When is a good age to introduce kids to the concept of individual rights and freedom? Hopefully principles of respect for others and self-determination will be instilled very early, but getting to nuts and bolts legislative questions might come later. Danielle McLaughlin can make a case for the preteen years being good time. Her book That's Not Fair! Getting to Know Your Rights and Freedoms, with illustrations by Dharmali Patel, introduces questions of civil liberty in a humorous, easy-to-understand that will be appreciated by students as young as 7 or 8.
McLaughlin sets these stories in a fictional city with an activist mayor and city council. Each story follows a similar storyline. A problem arises, the mayor and/or members of the city council come up with a legislative solution to the problem, their rule or law steps on someone's rights, and they backtrack to make sure to treat everyone fairly.
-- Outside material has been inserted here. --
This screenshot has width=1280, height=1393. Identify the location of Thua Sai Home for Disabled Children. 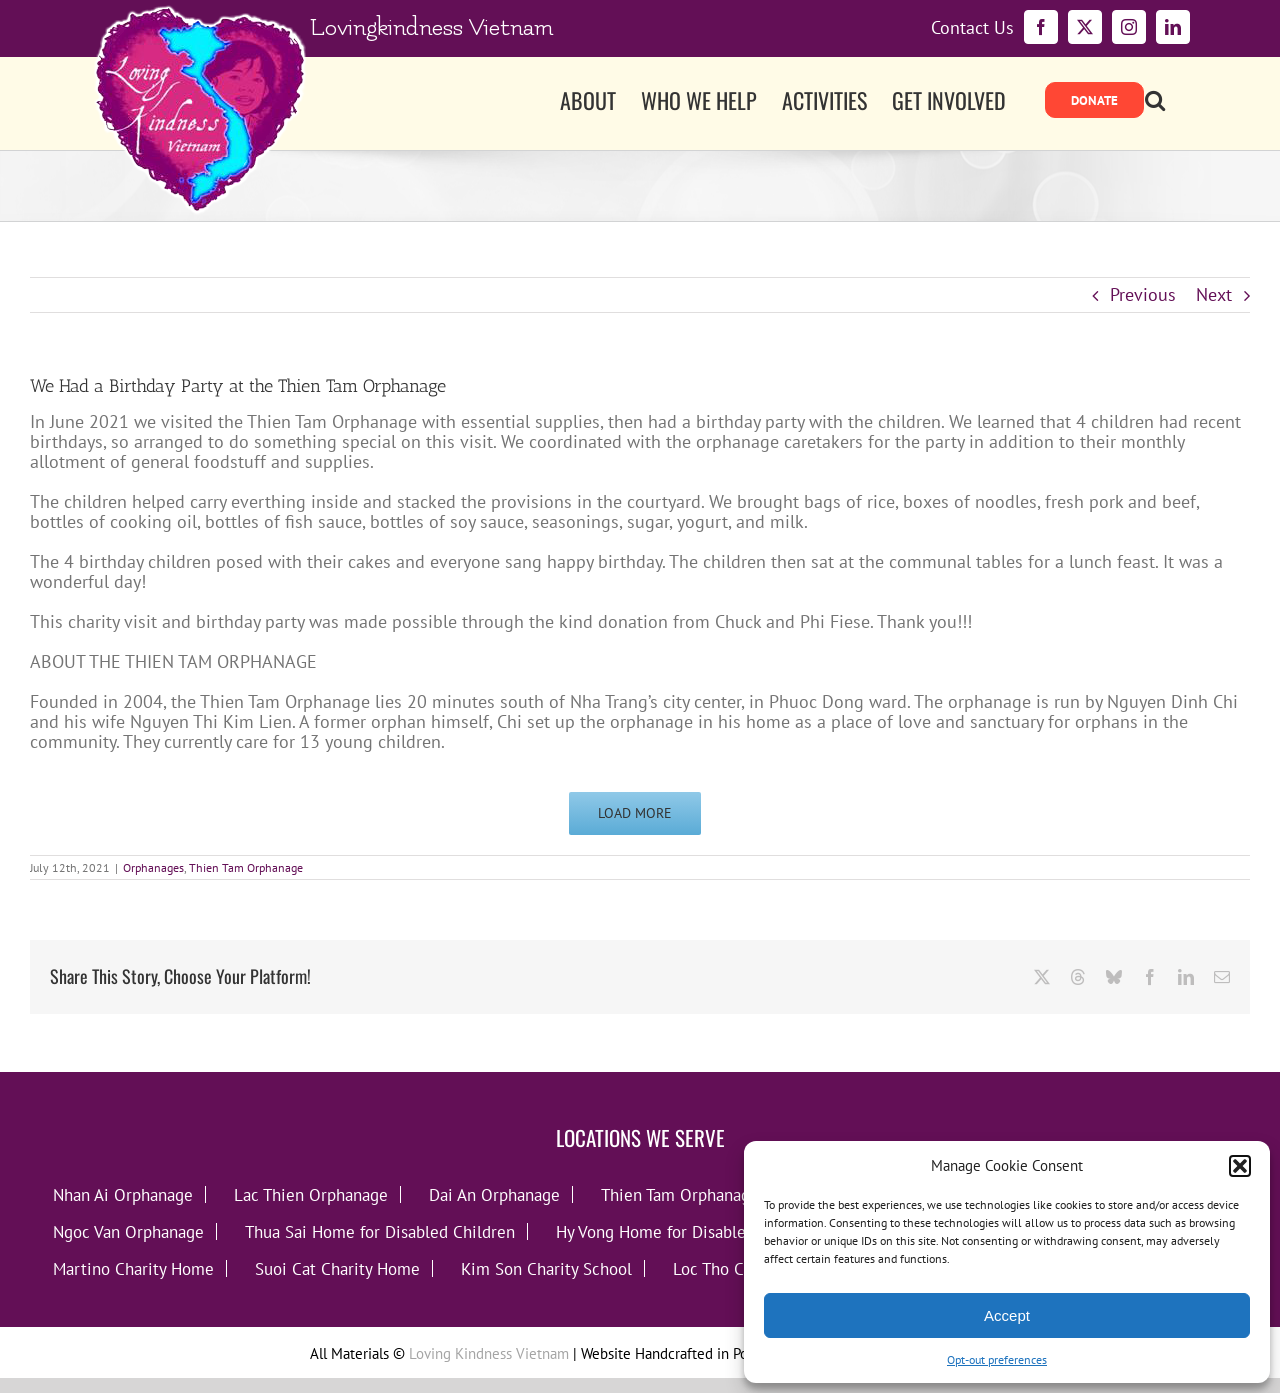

The townspeople cover such topics as freedom of religion, freedom of assembly, unreasonable search and seizure, public safety, and freedom of the press. At the end of each chapter, the readers is asked to think about how the mayor or council addressed the problem, whether the solution worked, and what were the consequences of the solution.
The solutions never are as simple as they seem. Together the townspeople realize that "Treating everyone the same way isn't always fair. . . . Sometimes we have to be treated differently to give everyone the same opportunities." McLaughlin encourages her young readers to think about freedom and the law with both the effectiveness and the consequences in mind, and to speak up if they think a law is unfair. She writes, "It is only when some brave person . . . says, 'That's not fair!' that things can begin to change." Young children may not grasp the concepts of freedom and fairness that McLaughlin is encouraging here, but it's never too early to start planting those seeds.
Thanks to Edelweiss and the publisher for the complimentary electronic review copy!